Three Lochs Festival

Starting next Thursday is the first Three Lochs Book and Arts Festival, here in Strontian.

It promises to be an absolutely wonderful weekend.

Anyone who thinks we're starved of culture out here in the sticks might be pleasantly surprised.

It's a three day festival, although looking at the programme (download) things really get going on the Friday night and Saturday.

The big name in the line-up is internationally acclaimed writer Alexander McCall Smith, author of the No.1 Ladies' Detective Agency series.


I'm in there too on the Saturday morning, talking about shooting kayakers. However, my main contribution has been to secure the services of someone else.

Twenty-five years ago, I made friends with an American bloke I met in a pub in Langdale, in the English Lake District.
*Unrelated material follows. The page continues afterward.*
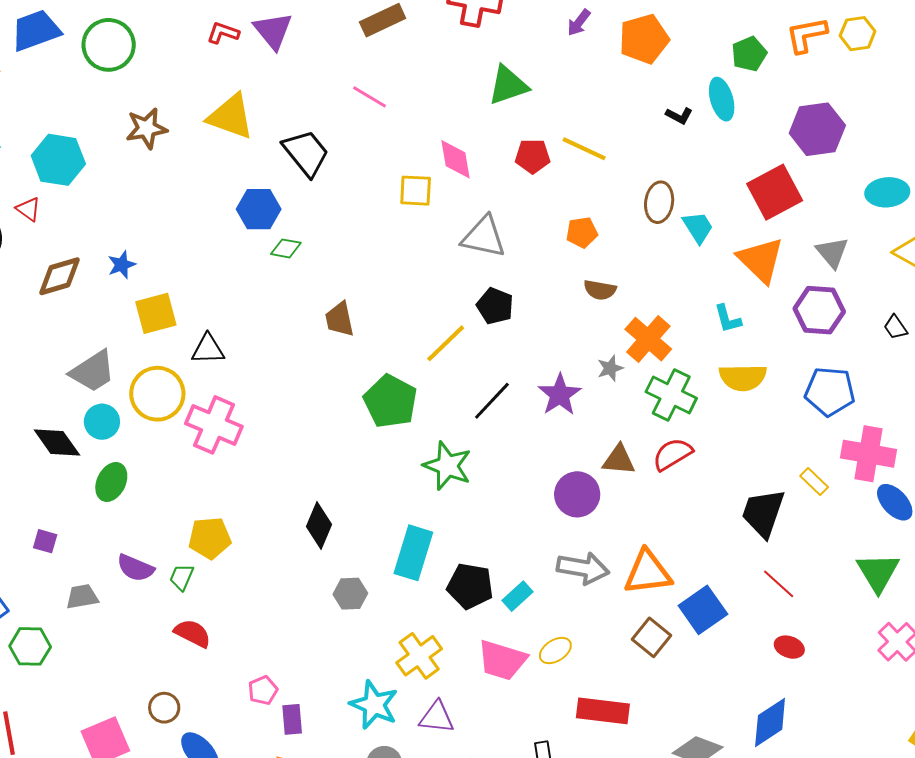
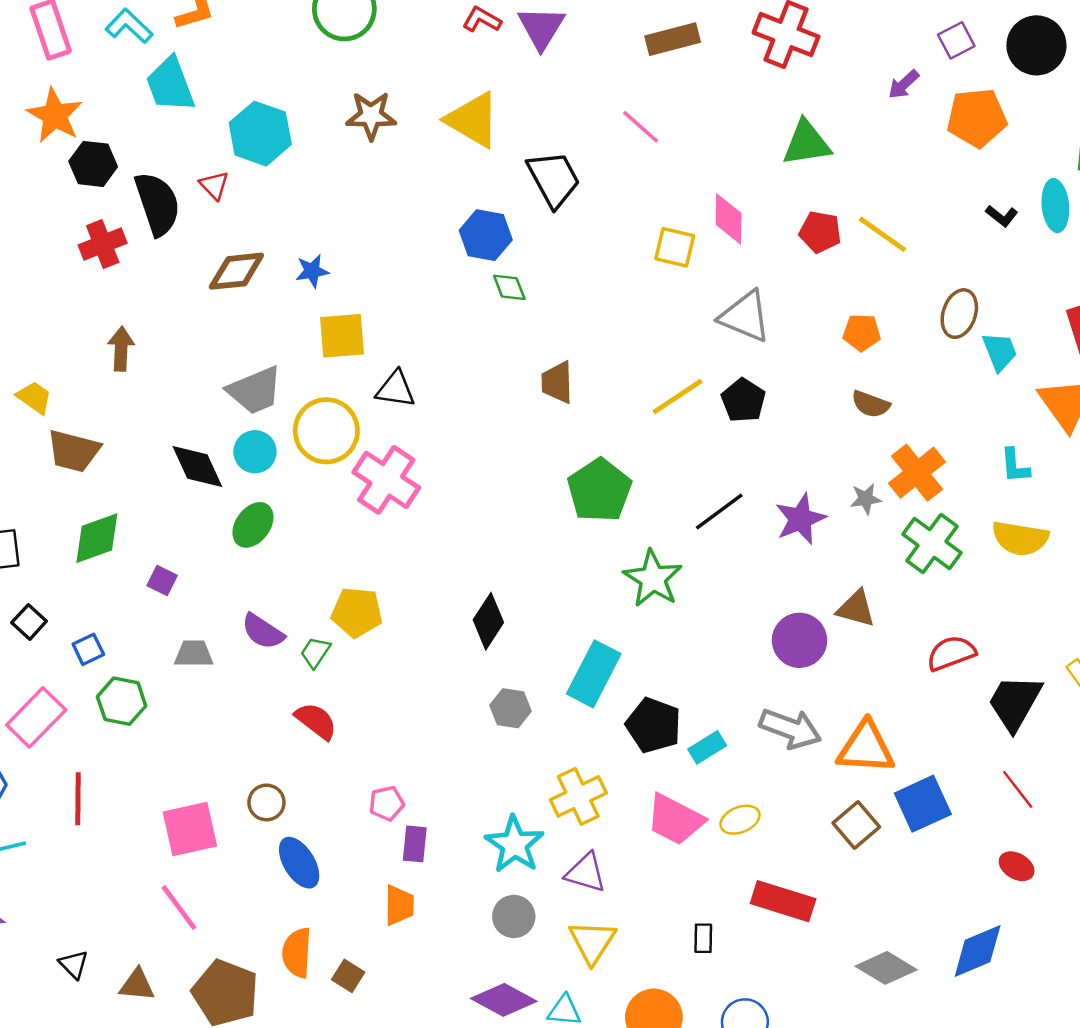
green diamond: (286, 248) -> (509, 287), turned 48
yellow line: (446, 343) -> (678, 396), moved
red semicircle: (672, 454) -> (951, 653), moved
Will and I became good friends, even before e-mail.

He stayed with me a few times and I spent two weeks driving around California with him and two crazy Italian girls, one of whom he married.

Back then Will wasn't sure what he wanted to do with his life. He knows now. Will Geiger is a movie director in Hollywood. And a writer. How cool is that?

After film-school, his first feature length movie, written and directed, left the industry speechless in awe. I watched Ocean Tribe sat on his couch, in his house near LA, after I completed hiking the John Muir Trail.

The movie left me more exhausted than the 220 miles. It took me through the whole range of emotions, from flood so ftears to whooping with joy. (I had been in the US for 3 weeks so whooping seemed normal).

His second movie is, in some ways, even better. That's what we'll be showing at the Three Lochs Festival.

Elivs and Anabelle (trailers below) is a huge cult movie. Search for it on YouTube and you'll find kids around the world have made their own trailers with their own music.

It touched a chord. And it got Will noticed by the big studios. He co-wrote and directed Free Willy - Escape from Pirate's Cove (err, not my cup of Orca) and has written the new version of Black Beauty for Warner's. He draws a distinction between these films and those which are his 'babies'.

The screening of Elvis and Anabelle is a week tomorrow, Saturday 18th. Then the audience be able to question Will live via a Skype link-up projected on a big screen. I'll do my best to hold the whole thing together, which will be easy if the technology works.

So, the Highlands meets Hollywood. Should be fun.